▶ [MATERIAL FOR THIS TASK]
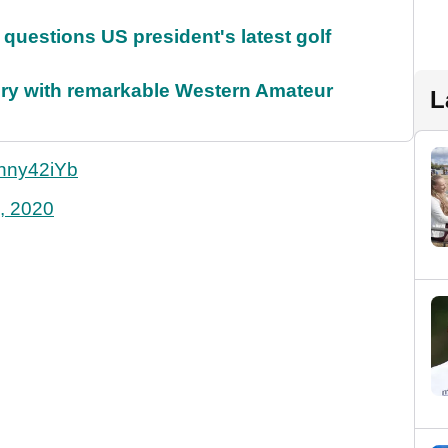
uestions US president's latest golf
ory with remarkable Western Amateur
L
vnny42iYb
, 2020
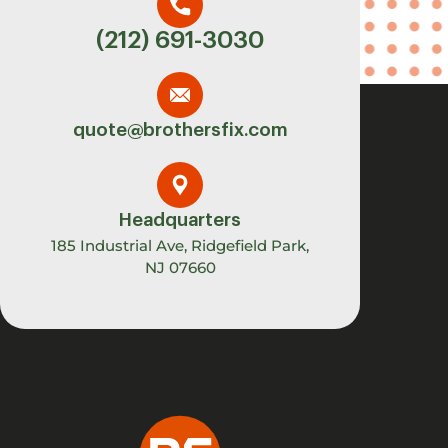
(212) 691-3030
quote@brothersfix.com
Headquarters
185 Industrial Ave, Ridgefield Park,
NJ 07660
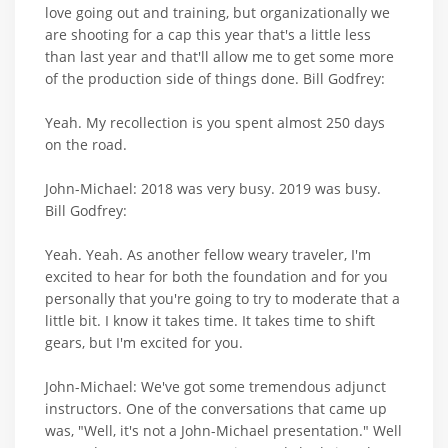
love going out and training, but organizationally we
are shooting for a cap this year that's a little less
than last year and that'll allow me to get some more
of the production side of things done. Bill Godfrey:
Yeah. My recollection is you spent almost 250 days
on the road.
John-Michael: 2018 was very busy. 2019 was busy.
Bill Godfrey:
Yeah. Yeah. As another fellow weary traveler, I'm
excited to hear for both the foundation and for you
personally that you're going to try to moderate that a
little bit. I know it takes time. It takes time to shift
gears, but I'm excited for you.
John-Michael: We've got some tremendous adjunct
instructors. One of the conversations that came up
was, "Well, it's not a John-Michael presentation." Well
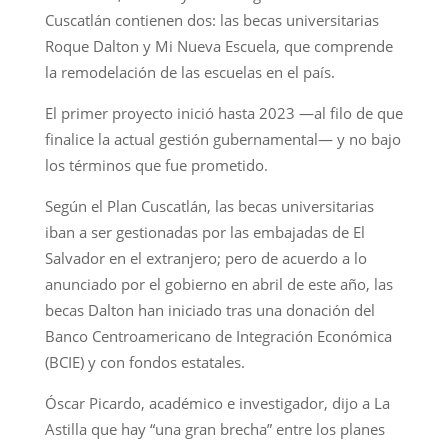
Cuscatlán contienen dos: las becas universitarias
Roque Dalton y Mi Nueva Escuela, que comprende
la remodelación de las escuelas en el país.
El primer proyecto inició hasta 2023 —al filo de que
finalice la actual gestión gubernamental— y no bajo
los términos que fue prometido.
Según el Plan Cuscatlán, las becas universitarias
iban a ser gestionadas por las embajadas de El
Salvador en el extranjero; pero de acuerdo a lo
anunciado por el gobierno en abril de este año, las
becas Dalton han iniciado tras una donación del
Banco Centroamericano de Integración Económica
(BCIE) y con fondos estatales.
Óscar Picardo, académico e investigador, dijo a La
Astilla que hay “una gran brecha” entre los planes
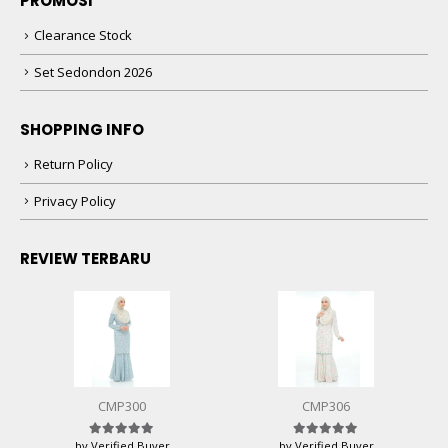
PROMOSI
Clearance Stock
Set Sedondon 2026
SHOPPING INFO
Return Policy
Privacy Policy
REVIEW TERBARU
CMP300
CMP306
by Verified Buyer
by Verified Buyer
Rated
5
out of 5
Rated
5
out of 5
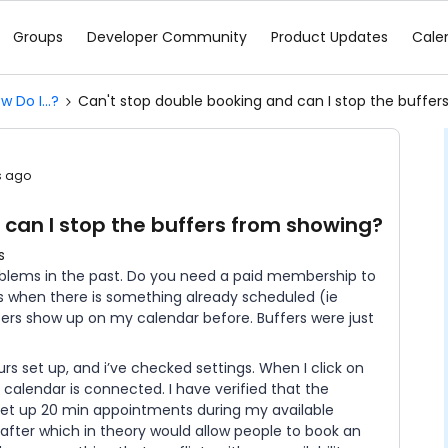
Groups
Developer Community
Product Updates
Cale
w Do I...?
Can't stop double booking and can I stop the buffe
s ago
 can I stop the buffers from showing?
s
oblems in the past. Do you need a paid membership to
 when there is something already scheduled (ie
fers show up on my calendar before. Buffers were just
rs set up, and i’ve checked settings. When I click on
 calendar is connected. I have verified that the
 set up 20 min appointments during my available
after which in theory would allow people to book an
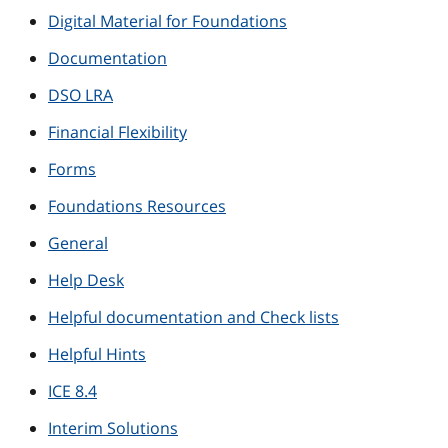
Digital Material for Foundations
Documentation
DSO LRA
Financial Flexibility
Forms
Foundations Resources
General
Help Desk
Helpful documentation and Check lists
Helpful Hints
ICE 8.4
Interim Solutions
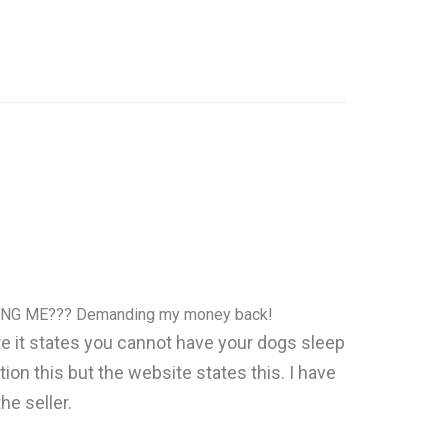
NG ME??? Demanding my money back!
site it states you cannot have your dogs sleep
ion this but the website states this. I have
he seller.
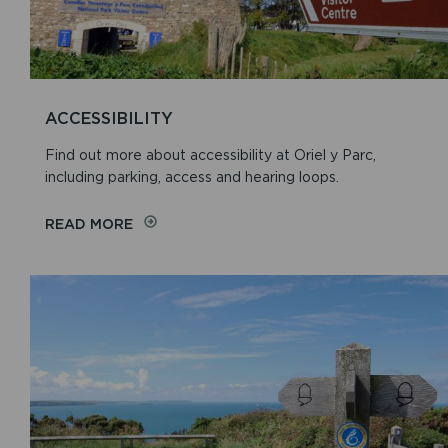
ACCESSIBILITY
Find out more about accessibility at Oriel y Parc,
including parking, access and hearing loops.
READ MORE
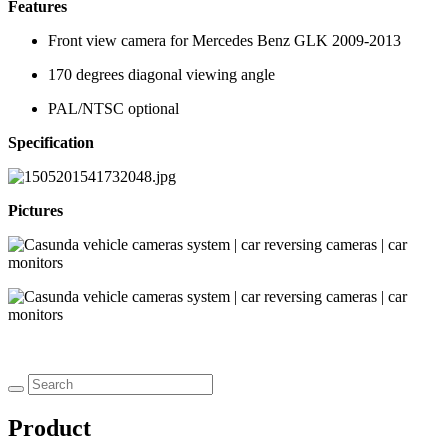
Features
Front view camera for Mercedes Benz GLK 2009-2013
170 degrees diagonal viewing angle
PAL/NTSC optional
Specification
Pictures
Product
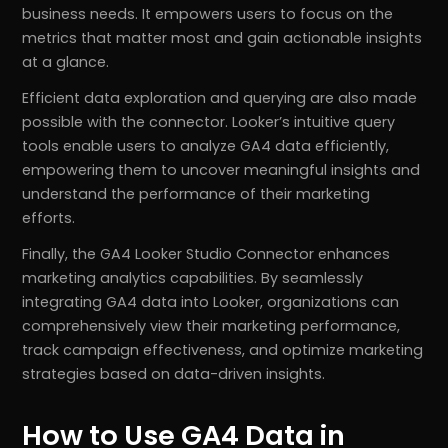
business needs. It empowers users to focus on the
metrics that matter most and gain actionable insights
at a glance.
Efficient data exploration and querying are also made
possible with the connector. Looker’s intuitive query
tools enable users to analyze GA4 data efficiently,
empowering them to uncover meaningful insights and
understand the performance of their marketing
efforts.
Finally, the GA4 Looker Studio Connector enhances
marketing analytics capabilities. By seamlessly
integrating GA4 data into Looker, organizations can
comprehensively view their marketing performance,
track campaign effectiveness, and optimize marketing
strategies based on data-driven insights.
How to Use GA4 Data in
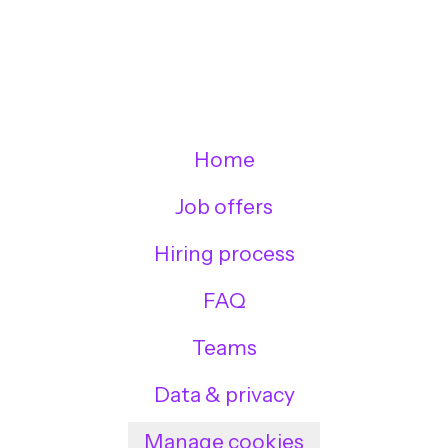
Home
Job offers
Hiring process
FAQ
Teams
Data & privacy
Manage cookies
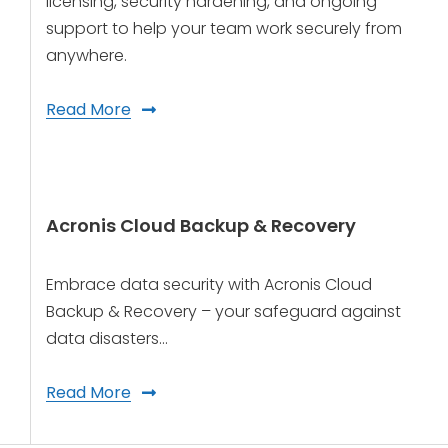
licensing, security hardening, and ongoing
support to help your team work securely from
anywhere.
Read More
Acronis Cloud Backup & Recovery
Embrace data security with Acronis Cloud
Backup & Recovery – your safeguard against
data disasters…
Read More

▶ [YOUR INSTRUCTIONS] Find how many of the lines above have the word "Backup" in them. State only that number.

▶ [RESPONSE AREA] 2